Potosi, over 4100 metres above sea-level (c. 660 higher than Lhasa!), was a sport, a freak; by far the highest city in the world, it was itself dominated by the Cerro. This immense ruddy cone rose nearly 650 metres higher still, and was riddled by veins of one of the world's richest ore-bodies; the surface exposure found in 1545 was ninety by four metres and 50 percent silver. Altitude and terrain were themselves advantages from a technical point of view, since there was no fear of flooding and much of the ore was accessible, to begin with at least, by adits and relatively short shafts. But these factors added a new dimension of suffering for the mitayo: an average winter day may range from -16 to +17 degrees centigrade; some mine entrances were at 4500 metres, nearly 15,000 feet.

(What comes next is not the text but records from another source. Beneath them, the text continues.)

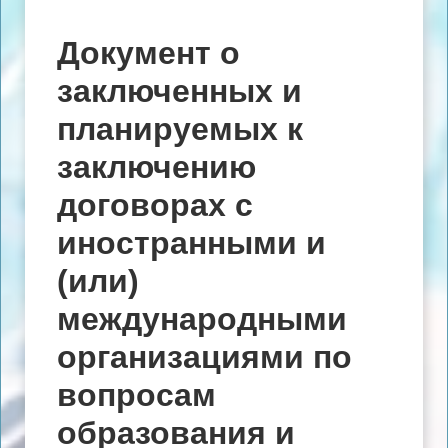
Документ о
заключенных и
планируемых к
заключению
договорах с
иностранными и
(или)
международными
организациями по
вопросам
образования и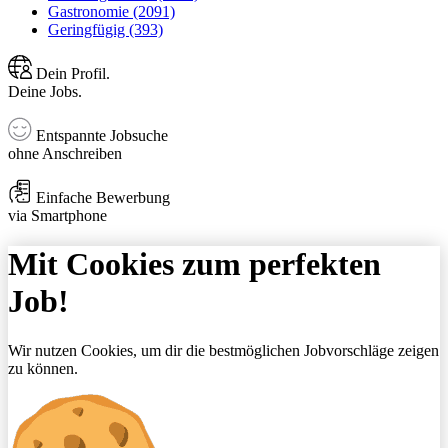
Gastronomie (2091)
Geringfügig (393)
Dein Profil.
Deine Jobs.
Entspannte Jobsuche
ohne Anschreiben
Einfache Bewerbung
via Smartphone
Mit Cookies zum perfekten
Job!
Wir nutzen Cookies, um dir die bestmöglichen Jobvorschläge zeigen
zu können.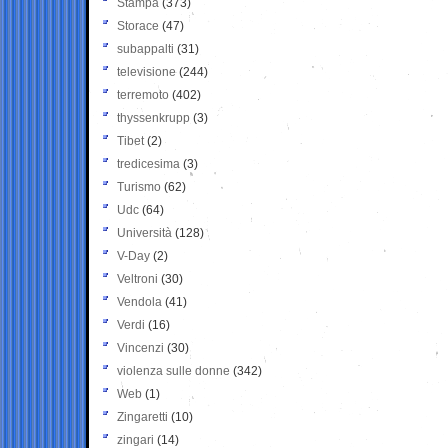
Stampa
(373)
Storace
(47)
subappalti
(31)
televisione
(244)
terremoto
(402)
thyssenkrupp
(3)
Tibet
(2)
tredicesima
(3)
Turismo
(62)
Udc
(64)
Università
(128)
V-Day
(2)
Veltroni
(30)
Vendola
(41)
Verdi
(16)
Vincenzi
(30)
violenza sulle donne
(342)
Web
(1)
Zingaretti
(10)
zingari
(14)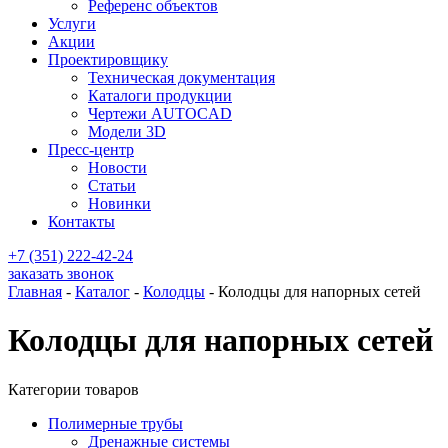
Референс объектов
Услуги
Акции
Проектировщику
Техническая документация
Каталоги продукции
Чертежи AUTOCAD
Модели 3D
Пресс-центр
Новости
Статьи
Новинки
Контакты
+7 (351) 222-42-24
заказать звонок
Главная
-
Каталог
-
Колодцы
-
Колодцы для напорных сетей
Колодцы для напорных сетей
Категории товаров
Полимерные трубы
Дренажные системы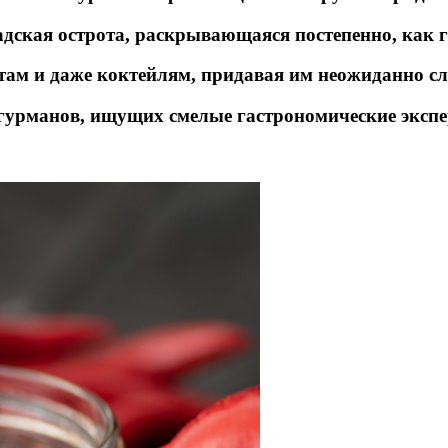
 адская острота, раскрывающаяся постепенно, как
ертам и даже коктейлям, придавая им неожиданно с
 гурманов, ищущих смелые гастрономические эксп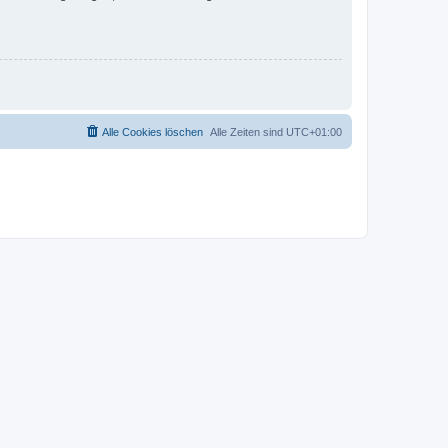
Alle Cookies löschen
Alle Zeiten sind
UTC+01:00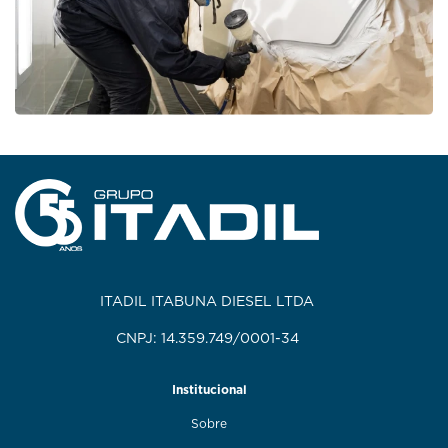
ITADIL ITABUNA DIESEL LTDA
CNPJ: 14.359.749/0001-34
Institucional
Sobre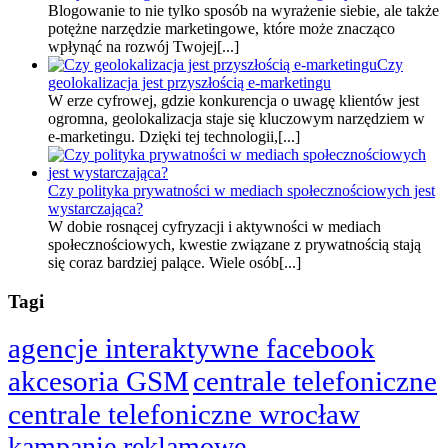
Blogowanie to nie tylko sposób na wyrażenie siebie, ale także
potężne narzędzie marketingowe, które może znacząco
wpłynąć na rozwój Twojej[...]
Czy
geolokalizacja jest przyszłością e-marketingu
W erze cyfrowej, gdzie konkurencja o uwagę klientów jest
ogromna, geolokalizacja staje się kluczowym narzędziem w
e-marketingu. Dzięki tej technologii,[...]
Czy polityka prywatności w mediach społecznościowych jest
wystarczająca?
W dobie rosnącej cyfryzacji i aktywności w mediach
społecznościowych, kwestie związane z prywatnością stają
się coraz bardziej palące. Wiele osób[...]
Tagi
agencje interaktywne facebook
akcesoria GSM
centrale telefoniczne
centrale telefoniczne wrocław
kampanie reklamowe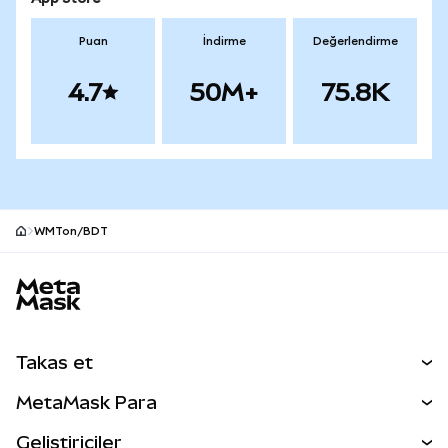
Puan
İndirme
Değerlendirme
4.7
50M+
75.8K
WMTon/BDT
MetaMask site alt bilgisi
Takas et
Takas İşlemleri
MetaMask Para
Tahmin Et
YENİ
Kripto Al
Geliştiriciler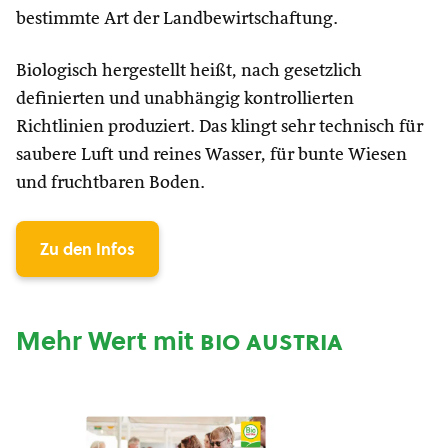
bestimmte Art der Landbewirtschaftung.
Biologisch hergestellt heißt, nach gesetzlich
definierten und unabhängig kontrollierten
Richtlinien produziert. Das klingt sehr technisch für
saubere Luft und reines Wasser, für bunte Wiesen
und fruchtbaren Boden.
Zu den Infos
Mehr Wert mit
bio austria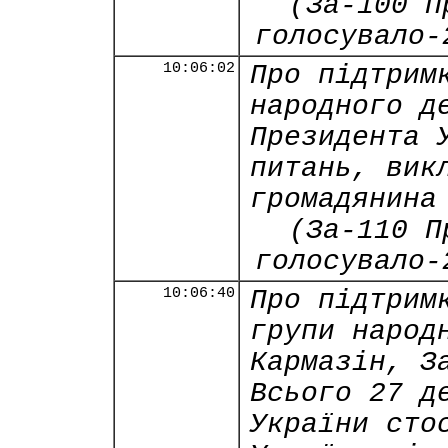
(За-100 П
голосувало-
10:06:02
Про підтрим
народного д
Президента 
питань, вик
громадянина
(За-110 П
голосувало-
10:06:40
Про підтрим
групи народ
Кармазін, З
Всього 27 д
України сто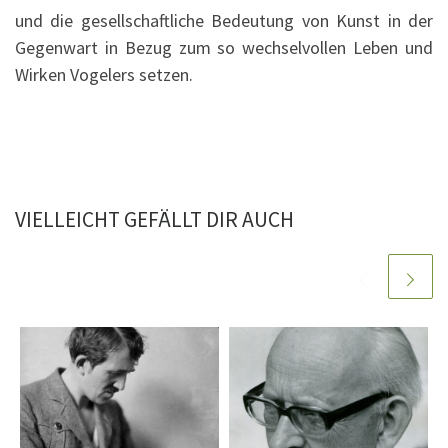
und die gesellschaftliche Bedeutung von Kunst in der
Gegenwart in Bezug zum so wechselvollen Leben und
Wirken Vogelers setzen.
VIELLEICHT GEFÄLLT DIR AUCH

In the shafts, up which men and women carried heavy burdens on dizzying ladders, the air was hot and humid, poor in oxygen but rich in carbonic gas; at the exits, sweating and under-nourished bodies were plunged immediately into icy and rarified air, well above the altitudinal optimum even for Andean Indians. Well might it be said that only the heat of human greed could temper such a climate. Yet on this highly unfavourable site, too dry and cold for cultivation, rose one of the greatest cities, numerically, of the early modern world. It had some 120,000 souls of all colours in the late sixteenth century, and by 1650 claimed 160,000—as large as Amsterdam or any Italian city, probably twice as large as Madrid itself. The European populataion was numbered in thousands or even tens of thousands, and a very mixed lot it was.

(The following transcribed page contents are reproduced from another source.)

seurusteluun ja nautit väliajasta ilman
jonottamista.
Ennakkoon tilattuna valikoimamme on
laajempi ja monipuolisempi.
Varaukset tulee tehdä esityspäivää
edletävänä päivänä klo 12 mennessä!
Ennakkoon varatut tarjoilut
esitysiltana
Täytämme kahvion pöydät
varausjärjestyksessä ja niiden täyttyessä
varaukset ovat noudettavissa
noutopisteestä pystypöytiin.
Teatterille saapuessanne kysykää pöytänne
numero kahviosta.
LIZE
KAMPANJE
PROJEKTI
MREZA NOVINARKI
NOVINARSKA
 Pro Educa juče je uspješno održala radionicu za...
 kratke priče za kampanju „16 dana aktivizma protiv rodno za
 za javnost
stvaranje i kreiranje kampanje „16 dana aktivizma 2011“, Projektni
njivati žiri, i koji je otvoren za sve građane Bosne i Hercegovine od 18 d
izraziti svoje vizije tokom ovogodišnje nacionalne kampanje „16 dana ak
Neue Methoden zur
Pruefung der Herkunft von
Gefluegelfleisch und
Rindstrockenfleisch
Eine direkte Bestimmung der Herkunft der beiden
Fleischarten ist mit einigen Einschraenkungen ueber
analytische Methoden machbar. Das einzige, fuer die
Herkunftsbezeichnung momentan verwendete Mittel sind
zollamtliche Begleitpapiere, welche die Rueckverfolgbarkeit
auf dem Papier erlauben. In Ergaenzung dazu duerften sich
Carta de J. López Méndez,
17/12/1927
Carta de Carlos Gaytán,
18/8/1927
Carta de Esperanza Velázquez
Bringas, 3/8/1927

The basis however remained, as it had to, the Indians, whether conscripted mitayos or more or less free 'fringe-dwellers' ... the mitayos lived mostly on chuño, frozen and dried potatoes, and kept themselves going by chewing coca leaves from the eastern Andean slopes and Chochabamba, whence also mine timbers had to be brought. Amalgamation needed great quatities of salt—1500 quintals a day in the 1630s—but this was available from the great salt-pans of the Altiplano 200 km or so to the west. Staple European foodstuffs came from Arequipa or from Salta, Jujuy, or Tucuman, which was also a great supplier of mules; further south the inland plains of La Plata supplied leather and tallow. While the official port of entry and outlet was Arica, this reaching down into the northern marches of modern Chile and Argentina was to become a major, though officially improper trade route ...

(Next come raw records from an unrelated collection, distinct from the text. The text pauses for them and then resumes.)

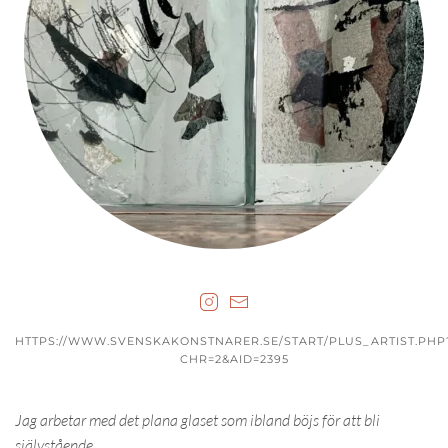
HTTPS://WWW.SVENSKAKONSTNARER.SE/START/PLUS_ARTIST.PHP
CHR=2&AID=2395
Jag arbetar med det plana glaset som ibland böjs för att bli
självstående.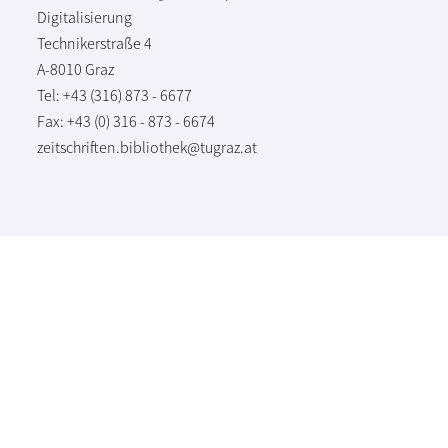
Digitalisierung
Technikerstraße 4
A-8010 Graz
Tel: +43 (316) 873 - 6677
Fax: +43 (0) 316 - 873 - 6674
zeitschriften.bibliothek@tugraz.at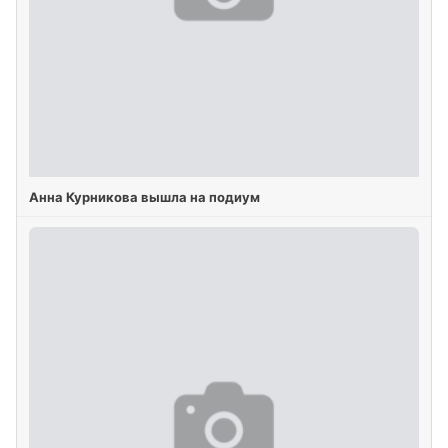
Анна Курникова вышла на подиум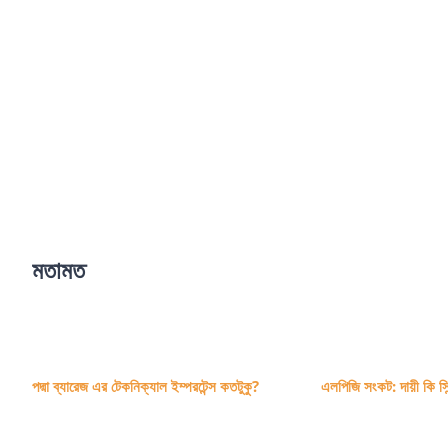
আইভোরি কোস্ট এবং কুরাসাও-
এর খেলা। আজকে জিতলে বা
ড্র করলেই আইভোরি কোস্ট তার
ইতিহাসে প্রথমবারের মতো
বিশ্বকাপের নক-আউট রাউন্ডের
জন্য
[...]
মতামত
পদ্মা ব্যারেজ এর টেকনিক্যাল ইম্পরটেন্স কতটুকু?
এলপিজি সংকট: দায়ী কি সি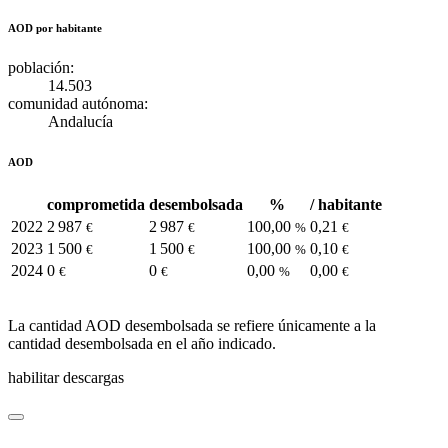
AOD por habitante
población:
14.503
comunidad autónoma:
Andalucía
AOD
comprometida
desembolsada
%
/ habitante
2022
2 987
2 987
100,00
0,21
€
€
%
€
2023
1 500
1 500
100,00
0,10
€
€
%
€
2024
0
0
0,00
0,00
€
€
%
€
La cantidad AOD desembolsada se refiere únicamente a la
cantidad desembolsada en el año indicado.
habilitar descargas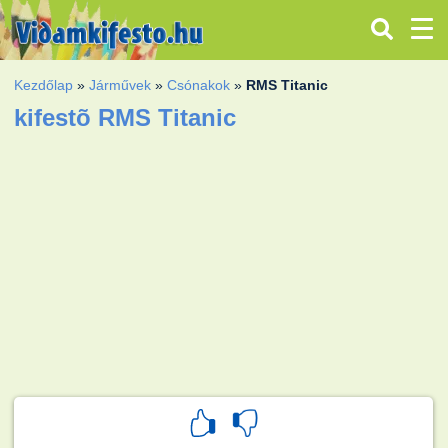
Kezdőlap
»
Járművek
»
Csónakok
»
RMS Titanic
kifestõ RMS Titanic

Alongside this mundane trade in subsistence and production goods was that in sinfully costly frivolities for the conspicuous consumption of the newly rich élite. Bartolomé Arzáns de Orsúa y Vela, the gloriously inconsequential eighteenth century chronicler of the city, gives a glittering and much quoted list of the luxuries which flowed in from all quarters of the world for the pleasures of the opulent Potosinos; many of these came in the back door, brought from La Plata by Portuguese merchants, the notorious Peruleiros—another leak from the official channels of exchange. Between these Perulieros and Peruleros, the merchant capitalists or their factors at Seville, the profits of Potosi were largely drained away; enough were left, however, to support a society raffish on a grand scale, out-Westerning the Hollywood West. Solid piety and good works did exist, but were overlaid by an atmosphere of fiesta and brawl: alongside the eighty churches were fourteen dance-halls and thirty-six gaming houses, staffed by 700 or 800 professional gamblers. Civil commotion was violent and endemic. Respectable Spanish women were relatively few, partly because childbirth at the high altitude was thought dangerous; but apart from many Indian women living by exercicios amorosos, there were 120 professional ladies, at their head one Doña Clara, who lived in a style ranking her with the grandes horizontales of the French Second Empire or Third Republic. And all around, gasping in the mine or shivering in the thin sharp air, the drafted relays of mitayos choked their lungs and lives out.